Built-in string scalar used in output instead of a custom scalar

Issue ID: graphql-data-output-custom-scalar-string-needed

Average severity: Critical

Description

The schema exposes data using a built-in scalar of the type String in an output position instead of using a domain-specific constrained custom scalar.

For more details, see the GraphQL specification.

Possible exploit scenario

The GraphQL String scalar accepts any UTF-8 text of arbitrary length. It does not define:

  • Maximum length
  • Minimum length
  • Allowed character set
  • Structural format
  • Encoding expectations
  • Domain semantics

Unconstrained String in output position increases the risk of:

  • Accidental exposure of sensitive information
  • Leakage of internal system details
  • Contract instability (format changes across versions)
  • Downstream injection risks in consuming applications
  • Oversized responses leading to performance or availability issues
  • Inconsistent encoding behavior across services

For example, returning internal error messages as a built-in String may expose stack traces, returning file paths may leak infrastructure layout, and returning unrestricted free text may propagate unvalidated content into downstream systems (such as logs, HTML rendering, or report generators).
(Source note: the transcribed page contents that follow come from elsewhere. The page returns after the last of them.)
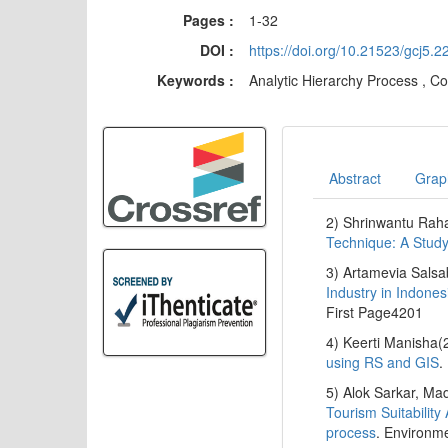
Pages :
1-32
DOI :
https://doi.org/10.21523/gcj5.
Keywords :
Analytic Hierarchy Process , Co
Abstract
Graph
2) Shrinwantu Ra
Technique: A Study
3) Artamevia Salsa
Industry in Indone
First Page4201
4) Keerti Manisha(
using RS and GIS
.
5) Alok Sarkar, M
Tourism Suitability
process
. Environme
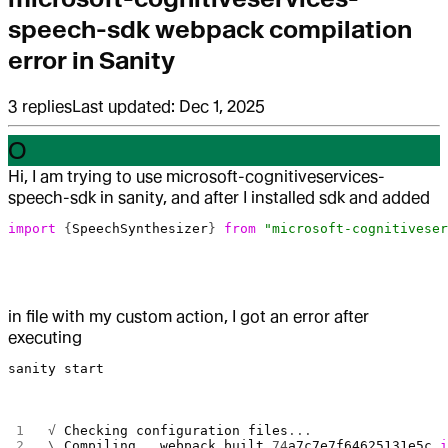
speech-sdk webpack compilation
error in Sanity
3
replies
Last updated:
Dec 1, 2025
O
Hi, I am trying to use microsoft-cognitiveservices-
speech-sdk in sanity, and after I installed sdk and added
import
 {
SpeechSynthesizer
} 
from
 "microsoft-cognitiveser
in file with my custom action, I got an error after
executing
sanity start
√ 
Checking
 configuration
 files
...
\ 
Compiling
...
webpack
 built
 74
a7c7e7f64625131e5c
 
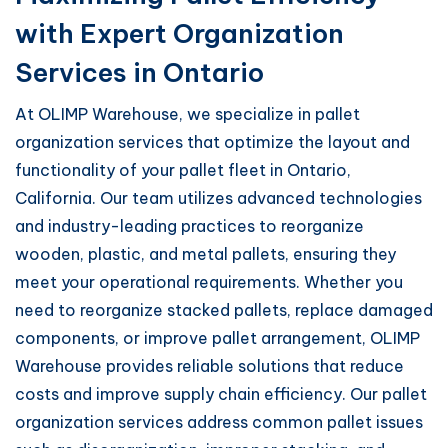
with Expert Organization
Services in Ontario
At OLIMP Warehouse, we specialize in pallet
organization services that optimize the layout and
functionality of your pallet fleet in Ontario,
California. Our team utilizes advanced technologies
and industry-leading practices to reorganize
wooden, plastic, and metal pallets, ensuring they
meet your operational requirements. Whether you
need to reorganize stacked pallets, replace damaged
components, or improve pallet arrangement, OLIMP
Warehouse provides reliable solutions that reduce
costs and improve supply chain efficiency. Our pallet
organization services address common pallet issues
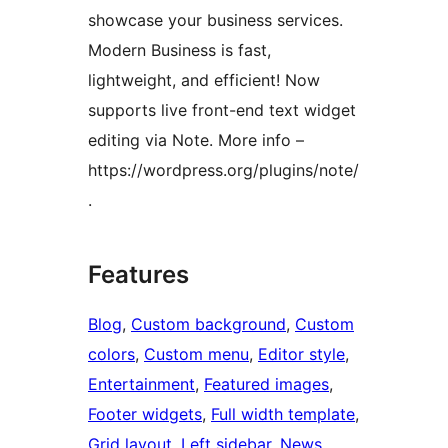
showcase your business services.
Modern Business is fast,
lightweight, and efficient! Now
supports live front-end text widget
editing via Note. More info –
https://wordpress.org/plugins/note/
.
Features
Blog
, 
Custom background
, 
Custom
colors
, 
Custom menu
, 
Editor style
, 
Entertainment
, 
Featured images
, 
Footer widgets
, 
Full width template
, 
Grid layout
, 
Left sidebar
, 
News
, 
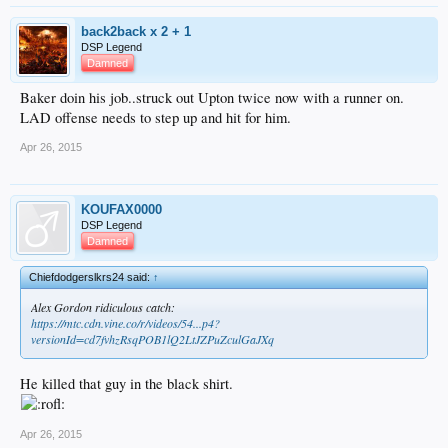
back2back x 2 + 1
DSP Legend
Damned
Baker doin his job..struck out Upton twice now with a runner on.
LAD offense needs to step up and hit for him.
Apr 26, 2015
KOUFAX0000
DSP Legend
Damned
Chiefdodgerslkrs24 said:
↑
Alex Gordon ridiculous catch:
https://mtc.cdn.vine.co/r/videos/54...p4?
versionId=cd7fvhzRsqPOB1lQ2LtJZPuZculGaJXq
He killed that guy in the black shirt.
Apr 26, 2015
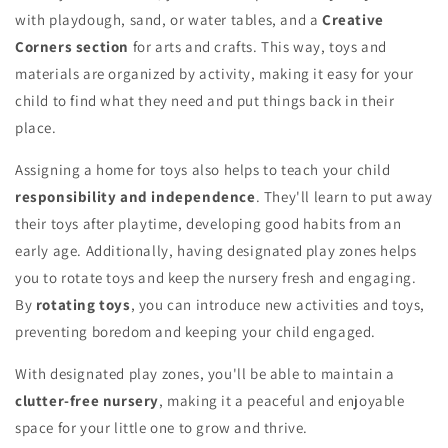
with playdough, sand, or water tables, and a
Creative
Corners section
for arts and crafts. This way, toys and
materials are organized by activity, making it easy for your
child to find what they need and put things back in their
place.
Assigning a home for toys also helps to teach your child
responsibility and independence
. They'll learn to put away
their toys after playtime, developing good habits from an
early age. Additionally, having designated play zones helps
you to rotate toys and keep the nursery fresh and engaging.
By
rotating toys
, you can introduce new activities and toys,
preventing boredom and keeping your child engaged.
With designated play zones, you'll be able to maintain a
clutter-free nursery
, making it a peaceful and enjoyable
space for your little one to grow and thrive.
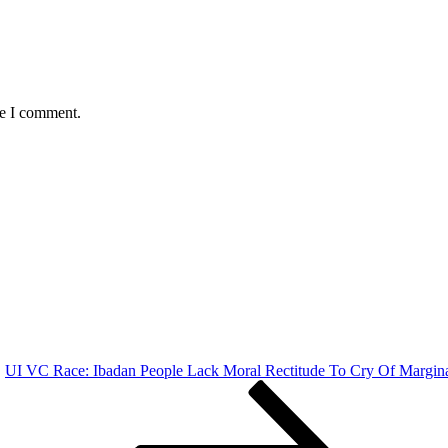
me I comment.
UI VC Race: Ibadan People Lack Moral Rectitude To Cry Of Margin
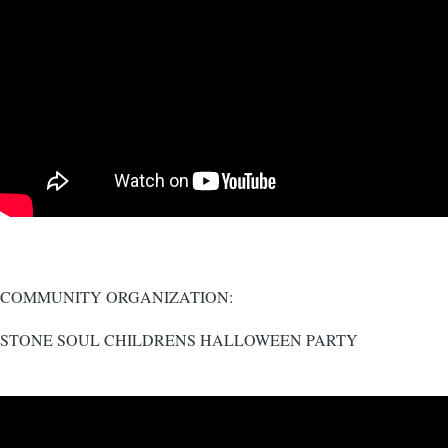
COMMUNITY ORGANIZATION:
STONE SOUL CHILDRENS HALLOWEEN PARTY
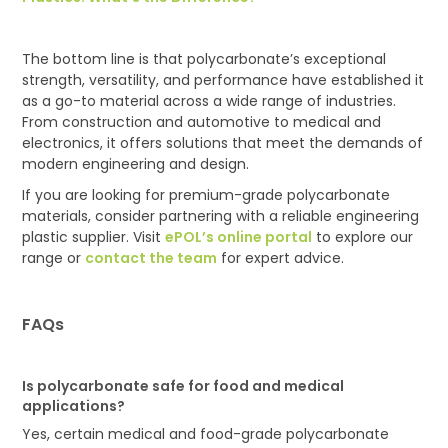
The bottom line is that polycarbonate’s exceptional
strength, versatility, and performance have established it
as a go-to material across a wide range of industries.
From construction and automotive to medical and
electronics, it offers solutions that meet the demands of
modern engineering and design.
If you are looking for premium-grade polycarbonate
materials, consider partnering with a reliable engineering
plastic supplier. Visit
ePOL’s online portal
to explore our
range or
contact the team
for expert advice.
FAQs
I
s polycarbonate safe for food and medical
applications?
Yes, certain medical and food-grade polycarbonate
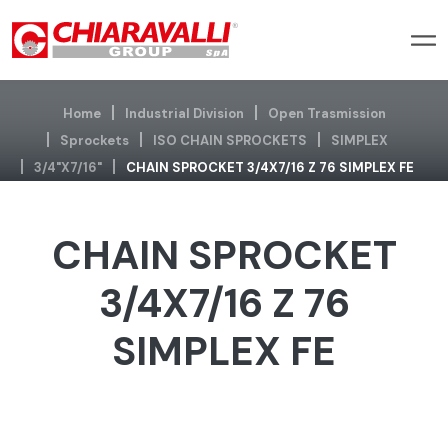
Home
Industrial Division
Open Trasmission
Sprockets
ISO CHAIN SPROCKETS
SIMPLEX
3/4"x7/16"
CHAIN SPROCKET 3/4X7/16 Z 76 SIMPLEX FE
CHAIN SPROCKET
3/4X7/16 Z 76
SIMPLEX FE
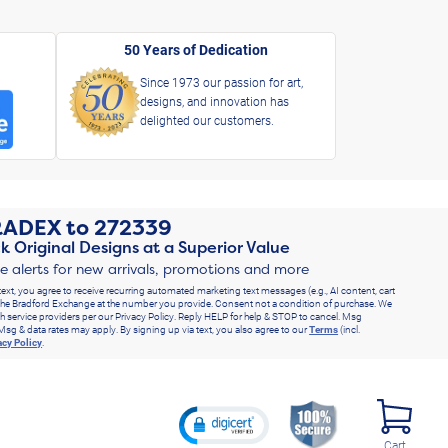
50 Years of Dedication
Since 1973 our passion for art,
designs, and innovation has
delighted our customers.
RADEX
to
272339
k Original Designs at a Superior Value
ve alerts for new arrivals, promotions and more
text, you agree to receive recurring automated marketing text messages (e.g., AI content, cart
he Bradford Exchange at the number you provide. Consent not a condition of purchase. We
h service providers per our Privacy Policy. Reply HELP for help & STOP to cancel. Msg
Msg & data rates may apply. By signing up via text, you also agree to our
Terms
(incl.
acy Policy
.
Cart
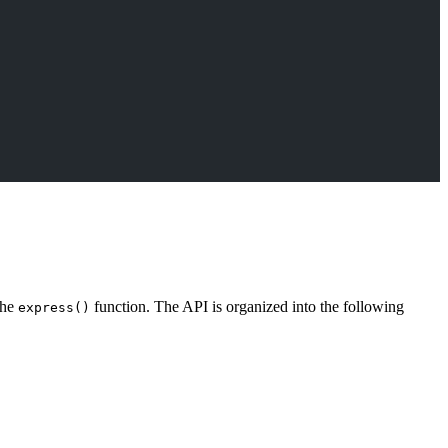
the
function. The API is organized into the following
express()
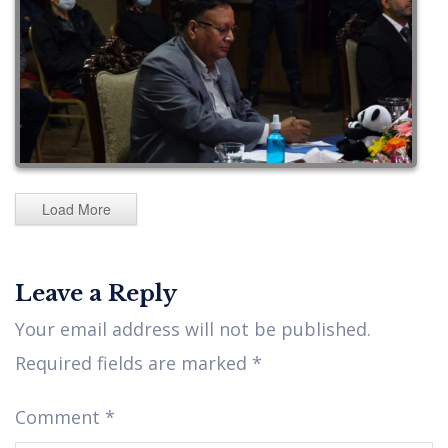
Load More
Leave a Reply
Your email address will not be published.
Required fields are marked
*
Comment
*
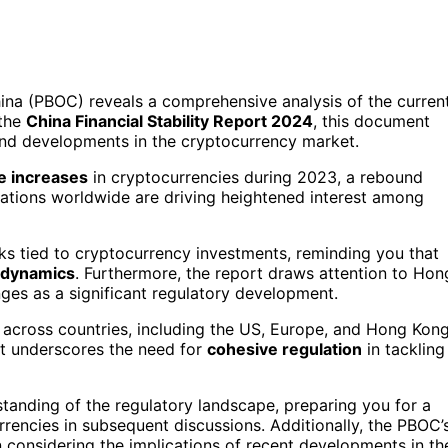
ina (PBOC) reveals a comprehensive analysis of the curren
 the
China Financial Stability Report 2024
, this document
nd developments in the cryptocurrency market.
e increases
in cryptocurrencies during 2023, a rebound
ulations worldwide are driving heightened interest among
sks tied to cryptocurrency investments, reminding you that
 dynamics
. Furthermore, the report draws attention to Hon
nges as a significant regulatory development.
across countries, including the US, Europe, and Hong Kong
rt underscores the need for
cohesive regulation
in tackling
tanding of the regulatory landscape, preparing you for a
rrencies in subsequent discussions. Additionally, the PBOC’
n considering the implications of recent developments in th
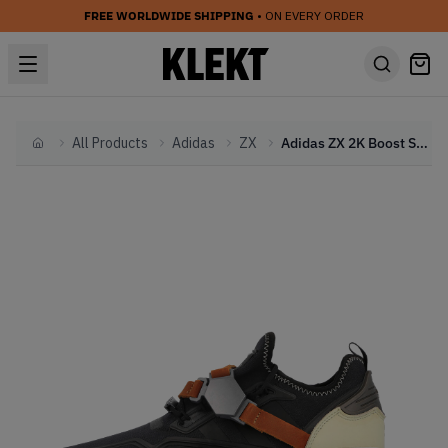
FREE WORLDWIDE SHIPPING
• ON EVERY ORDER
All Products
Adidas
ZX
Adidas ZX 2K Boost Star Wars Han Solo (2020)
Home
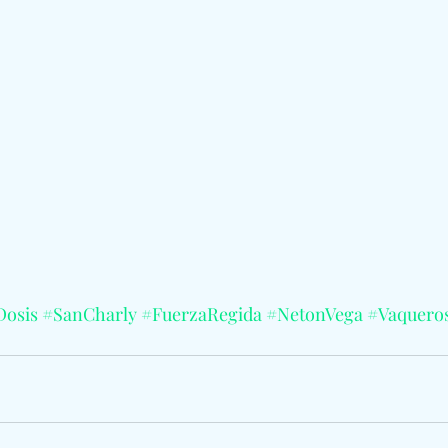
Dosis
#SanCharly
#FuerzaRegida
#NetonVega
#Vaquero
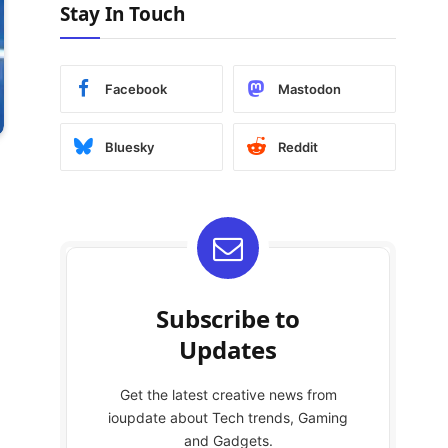
Stay In Touch
Facebook
Mastodon
Bluesky
Reddit
Subscribe to
Updates
Get the latest creative news from
ioupdate about Tech trends, Gaming
and Gadgets.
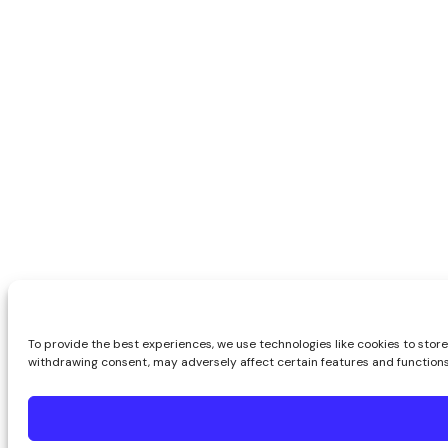
To provide the best experiences, we use technologies like cookies to store
withdrawing consent, may adversely affect certain features and functions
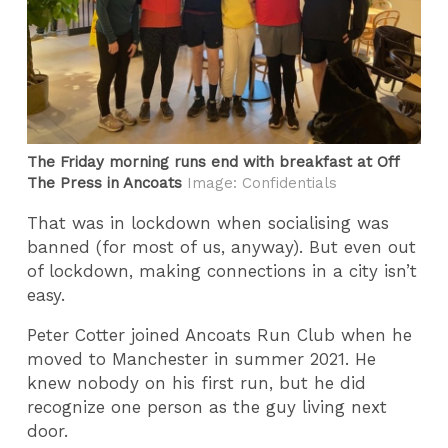
The Friday morning runs end with breakfast at Off
The Press in Ancoats
Image: Confidentials
That was in lockdown when socialising was
banned (for most of us, anyway). But even out
of lockdown, making connections in a city isn’t
easy.
Peter Cotter joined Ancoats Run Club when he
moved to Manchester in summer 2021. He
knew nobody on his first run, but he did
recognize one person as the guy living next
door.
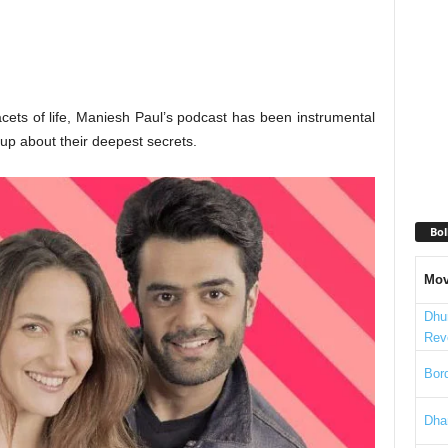
cets of life, Maniesh Paul’s podcast has been instrumental
 up about their deepest secrets.
Bol
Mov
Dhu
Rev
Bord
Dha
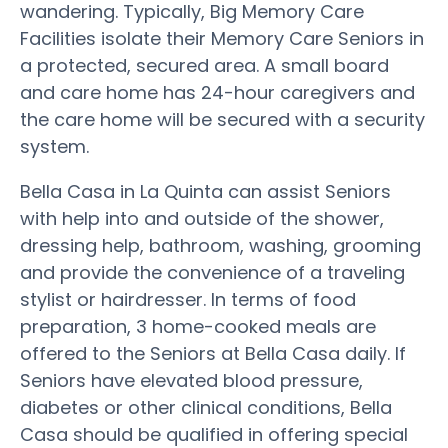
wandering. Typically, Big Memory Care
Facilities isolate their Memory Care Seniors in
a protected, secured area. A small board
and care home has 24-hour caregivers and
the care home will be secured with a security
system.
Bella Casa in La Quinta can assist Seniors
with help into and outside of the shower,
dressing help, bathroom, washing, grooming
and provide the convenience of a traveling
stylist or hairdresser. In terms of food
preparation, 3 home-cooked meals are
offered to the Seniors at Bella Casa daily. If
Seniors have elevated blood pressure,
diabetes or other clinical conditions, Bella
Casa should be qualified in offering special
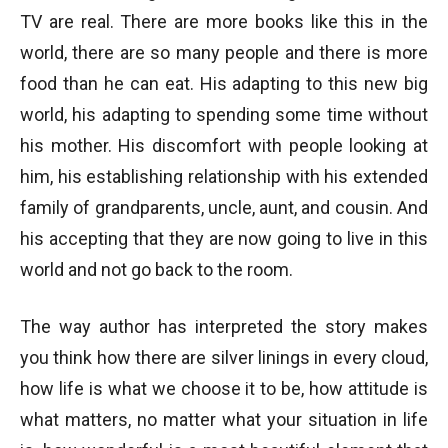
TV are real. There are more books like this in the
world, there are so many people and there is more
food than he can eat. His adapting to this new big
world, his adapting to spending some time without
his mother. His discomfort with people looking at
him, his establishing relationship with his extended
family of grandparents, uncle, aunt, and cousin. And
his accepting that they are now going to live in this
world and not go back to the room.
The way author has interpreted the story makes
you think how there are silver linings in every cloud,
how life is what we choose it to be, how attitude is
what matters, no matter what your situation in life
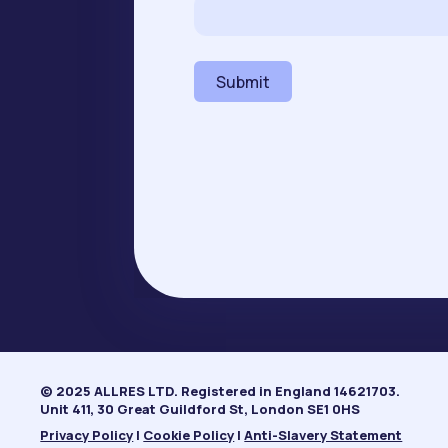
e
N
a
m
Submit
e
*
© 2025 ALLRES LTD. Registered in England 14621703.
Unit 411, 30 Great Guildford St, London SE1 0HS
Privacy Policy
|
Cookie Policy
|
Anti-Slavery Statement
In federated environments, uncontrolled string outputs may propagate across subgraphs and amplify exposure risk.

Because strings often carry business-critical or security-sensitive information, unconstrained output modeling significantly increases data exposure risk. Using domain-specific custom scalars for strings allows explicitly defining maximum length, allowed formats, sensitivity classification, controlled value sets, and explicit contract guarantees.

Remediation

Replace built-in String with constrained custom scalars that explicitly define validation rules. We recommend that you:

  • Define explicit scalars for output strings
  • Enforce maximum length for all output strings
  • Avoid exposing raw internal values

Explicit modeling of output strings strengthens contract clarity, reduces data leakage risk, and improves security governance across API ecosystems.